By default, FlowScan's window for short-term analysis is 48 hours, allowing easy comparison of traffic parameters on two consecutive days. Standard graphs supplied with the FlowScan distribution provide views of 1) traffic by network subnet, 2) application or service type, and 3) Autonomous System (AS) during the past two days. Standard graphs can present these views using bits-per-second, packets-per-second, and flows-per-second measurement scales. All these graphs use five minute averages, particularly useful for detecting network abuse such as Denial of Service (DoS) attacks.
Experience using FlowScan shows that a discrepancy between the number of inbound and outbound flows or packets is a possible indicator of abusive traffic. Sudden changes in packet counts, especially when constrained to one protocol, are usually indicative of a DoS flood. The graph below highlights a traffic flood that went unnoticed on bandwidth usage graphs and was too subtle to be easily noticed on packet count graphs.
DoS Traffic Flood Detected by FlowScan:
In the example graph above, the traffic responsible for the spikes in inbound TCP flows was determined to be a flood of incoming 40-byte TCP ACK packets directed to a campus host that responded with 40-byte TCP RST packets. If a flood of small packets was sent to dynamically changing campus host addresses, spikes show up better in a flow graph than a packet graph, because the spike is a much larger proportion of the total flows than it is of the total packets.
When visualizing over the short-term, it is important to remember that FlowScan increments traffic counters at the time when the flows are exported. More precisely, it records the values of these counters with the timestamp corresponding to the five minute interval in which cflowd wrote the flow to the raw flow file. As such, the time reported in the graphs is some function of the flow end time, but may also reflect timeouts defined in the NetFlow implementation. Therefore, this timestamp is not necessarily the time when represented traffic was actually observed by the router.

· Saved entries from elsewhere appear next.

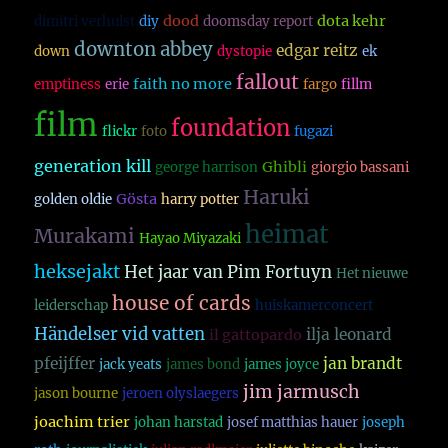
dood
dota kehr
dimitri verhulst
diy
doomsday report
downton abbey
edgar reitz
down
dystopie
ek
fallout
faith no more
emptiness
erie
fargo
fillm
film
foundation
flickr
foto
fugazi
generation kill
Ghibli
george harrison
giorgio bassani
Haruki
Gösta
golden oldie
harry potter
heimat
Murakami
Hayao Miyazaki
heksejakt
Het jaar van Pim Fortuyn
Het nieuwe
house of cards
leiderschap
huiskamerconcert
Händelser vid vatten
ilja leonard
il gattopardo
pfeijffer
jan brandt
jack yeats
james bond
james joyce
jim jarmusch
jason bourne
jeroen olyslaegers
joachim trier
johan harstad
josef matthias hauer
joseph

It is possible for a FlowScan graph to report a quantity of traffic in a given five minute period that exceeds traffic actually forwarded by the router. On occasion, the quantity reported may even exceed the physical capacity of the physical link. The reason for these misleading reported results is twofold: First, FlowScan assumes that network traffic occurs within the five minute period in which data was written to the raw flow file. (Without this assumption, no totals can accumulate, and FlowScan can't plot values against time.) Secondly, while NetFlow flows contain start and end time information for the packets in a given flow, they do not indicate the distribution of packet delivery within that time range. Therefore, even if FlowScan attempts to record the real time at which traffic was observed, accuracy can not be improved. Experience shows that the effect of this time granularity inaccuracy is negligible as data is aggregated into coarser grained time samples.
For long-term analysis, one specifies the number of hours over which to plot results. Increasing the hours significantly beyond the default (48 hours) becomes an exercise in customization of date and description annotations. Note also that often used daily averages may hide spurious abuse activity. Short-lived attacks can be severely minimized by daily averaging. Therefore, graphing over extended periods of time using daily averages tends to be more useful as an aid to capacity planning or even traffic shaping efforts.
Long-term FlowScan Graph (Daily Averages Over 550 days):
This long-term graph shows:
- The academic calendar dramatically influences traffic levels, but only with respect to traffic to and from ResNet, the campus residence halls network.
- There has been an increase in outbound ftp traffic from the Computer Sciences department within the past year.
- While outbound traffic levels consistently exceed inbound traffic levels, the degree by which outbound traffic exceeds inbound traffic is increasing.
Stateful Inspection of Flows
FlowScan's CampusIO report uses a number of heuristics to help identify and analyze "elusive" traffic (e.g., Napster, PASV mode ftp file transfers). These heuristics employ a method of stateful inspection similar to that used by many modern firewalls. Such firewalls track the state of an application session by observing information within a packet or series of packets, enabling the firewall to filter packets according to whether or not a session has been established and is still active. Passive inspection of either the packet header or the application payload gleans state information, enabling traffic identification and analysis.
In similar fashion, FlowScan attempts to track the state of an application session, or series of sessions, by observing the information within flows. Using flow-based stateful inspection, FlowScan maintains counters for flow attributes which would otherwise remain unidentified or misidentified. For example, the identification of Napster data based on a simple test of protocol and port number (say, TCP on port 6699), may lead to erroneous matches with applications such as PASV mode ftp that dynamically negotiate for unprivileged port numbers. FlowScan minimizes such errors by using a test based on stateful inspection.
Without the use of stateful inspection, a large percentage of our campus traffic would get labeled as "unknown". FlowScan performs a similar inspection to identify Real Media flows. Even with stateful inspection, more than 30% of our campus traffic remains unclassified.